Accetto la scusa, misera e falsa, e disse che dovevamo pagare due soles a testa. Due soles a testa equivalgono a cinquanta centesimi di euro!!!
Qui accadde dell’altro.
Mi avevano detto di non dare troppo perché i ragazzi si abituano in fretta a farsi pagare tutto.
Infatti la sera prededente avevo pagato io tutto: taxi di andata, gelato e taxi di ritorno.
Questa volta davanti alla discoteca nessuno tirò fuori i soldi.
Le guardai e dissi che avevo solamente 5 soles e che non avrei potuto tornare a casa con il taxi se le spendevo per la discoteca.
Nessuna di loro si mosse, la pù grande giurò di averne solo due di soles per la sua entrata.
Alla fine dissi loro, bene, andiamocene, non possiamo entrare.
Allora una di loro, che probabilmente fu la responsabile della scomparsa del bracciale che Robinson mi aveva donato, tirò fuori giusto giusto due soles.
Allora la maggiore ammise di averne molti di più e di poter pagare per due di loro, mentre all’altra ci avrei pensato io.
Rimasi a bocca aperta e mi sentii presa veramente in giro.
La birra me la offri Rosa, la più grande.

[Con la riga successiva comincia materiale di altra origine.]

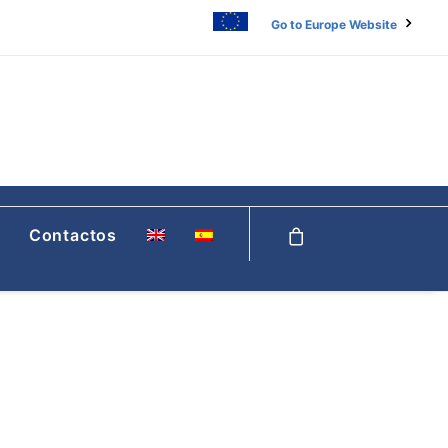
Go to Europe Website
Contactos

Io non avevo più soles veramente!
Entrammo finalmente.
Ebbi l’impressione di aver sbagliato tutto quando, sulle scale d’entrata le ragazze si bloccarono e non volevano entrare, dovetti spingerle per far sì che arrivassimo nel locale vero e proprio.
Costatai che si, di gente ce n’era, peccato che avrei dovuto ballare con tre persone in una volta se avessi voluto dire di aver ballato con uno della mia età.
La media era 15 anni, mi sentivo un pesce fuor d’acqua.
Mi comprai una birra, mi diedero una bottiglia da sessantasei che condivisi con le ragazzine.
Iniziammo a ballare ed arrivarono i bimbi della discoteca, chiesero ad ognuna di noi di ballare, cosi mi ritrovai a modi festa delle medie: tutte le ragazze da una parte e tutti i ragazzi dall’altra, formando una graziosa fila che divideva a metà la pista da ballo.
Mi dissociai dall’impresa ridicola e ballai da sola.
Dopo poco notai che la maggiore aveva una faccia sconcertata.
“Gaia, ci faranno del male questi qui”.
Questo perché avevano bevuto un po’ e lei l’aveva capito. Capii che era meglio andarsene prima che venisse un attacco di cuore a lei e di isteria a me.

Uscimmo e la più pestifera si distaccò da noi arrabbiata con Rosa.
Iniziò a correre, allora li ebbi paura io.
La raggiunsi e i miei occhi raccontarono tutto, le parole in castigliano uscirono fluide e grammaticalmente adeguate.
Si mise a piangere, ma meglio una ragazzina in lacrime di una ragazzina stuprata!